Operação Adsumus: investigado por tráfico segue preso após decisão unânime do tribunal

Campo Grande/MS, 22 de outubro de 2025.

Por redação.

Relator destacou a gravidade dos fatos e a possibilidade de o réu integrar grupo criminoso dedicado ao tráfico.

A 1ª Câmara Criminal do Tribunal de Justiça de Mato Grosso do Sul negou, por unanimidade, o habeas corpus impetrado pela defesa de G.A. de O., preso preventivamente no âmbito da Operação Adsumus, que investiga organização criminosa suspeita de envolvimento com o tráfico de drogas e roubos de veículos.

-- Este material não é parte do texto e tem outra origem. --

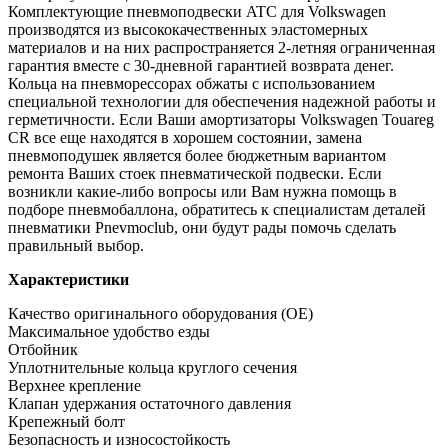
Комплектующие пневмоподвески ATC для Volkswagen
производятся из высококачественных эластомерных
материалов и на них распространяется 2-летняя ограниченная
гарантия вместе с 30-дневной гарантией возврата денег.
Кольца на пневморессорах обжаты с использованием
специальной технологии для обеспечения надежной работы и
герметичности. Если Ваши амортизаторы Volkswagen Touareg
CR все еще находятся в хорошем состоянии, замена
пневмоподушек является более бюджетным вариантом
ремонта Ваших стоек пневматической подвески. Если
возникли какие-либо вопросы или Вам нужна помощь в
подборе пневмобаллона, обратитесь к специалистам деталей
пневматики Pnevmoclub, они будут рады помочь сделать
правильный выбор.
Характеристики
Качество оригинального оборудования (OE)
Максимальное удобство езды
Отбойник
Уплотнительные кольца круглого сечения
Верхнее крепление
Клапан удержания остаточного давления
Крепежный болт
Безопасность и износостойкость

O pedido foi formulado pela advogada que alegou ausência dos requisitos para a prisão preventiva e defendeu a aplicação de medidas cautelares alternativas. Segundo a defesa, a droga apreendida não estaria na posse direta do acusado, e não haveria indícios concretos de autoria.

O relator, desembargador Lúcio R. da Silveira, rejeitou os argumentos e manteve a prisão. De acordo com o voto, a custódia está devidamente fundamentada na garantia da ordem pública, diante da gravidade da conduta e do contexto da investigação. Durante o cumprimento de mandado de busca em Naviraí, a polícia apreendeu porções de maconha, resquícios de cocaína e utensílios para consumo, além de mensagens e áudios que, segundo o acórdão, indicam negociações de drogas em pelo menos três ocasiões distintas.

O desembargador destacou ainda que o suspeito “atuava com reprovabilidade acentuada, comercializando diferentes tipos de entorpecentes”, e que há indícios de envolvimento, ainda que pontual, com organização criminosa. A Corte entendeu que as medidas cautelares diversas da prisão seriam insuficientes, considerando o risco de reiteração delitiva.

Com o parecer da Procuradoria-Geral de Justiça, a ordem foi conhecida e denegada.